- _Work to complete_: In the records below, some lines contain the word "êtes". Copy each of them.

_____

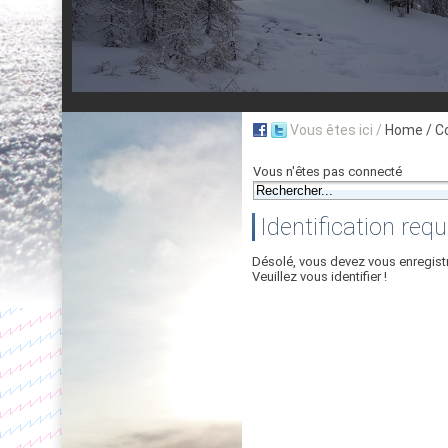
Vous êtes ici /
Home
/ C
Vous n'êtes pas connecté
Identification requ
Désolé, vous devez vous enregist
Veuillez vous identifier !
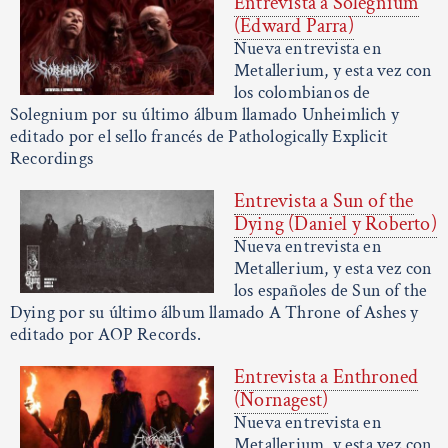
Entrevista a Solegnium
(Edward Parra)
Nueva entrevista en
Metallerium, y esta vez con
los colombianos de
Solegnium por su último álbum llamado Unheimlich y
editado por el sello francés de Pathologically Explicit
Recordings
Entrevista a Sun of the
Dying (Daniel y Roberto)
Nueva entrevista en
Metallerium, y esta vez con
los españoles de Sun of the
Dying por su último álbum llamado A Throne of Ashes y
editado por AOP Records.
Entrevista a Enthroned
(Nornagest)
Nueva entrevista en
Metallerium, y esta vez con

_____

- _Answer box_:
Vous êtes ici /
Vous n'êtes pas connecté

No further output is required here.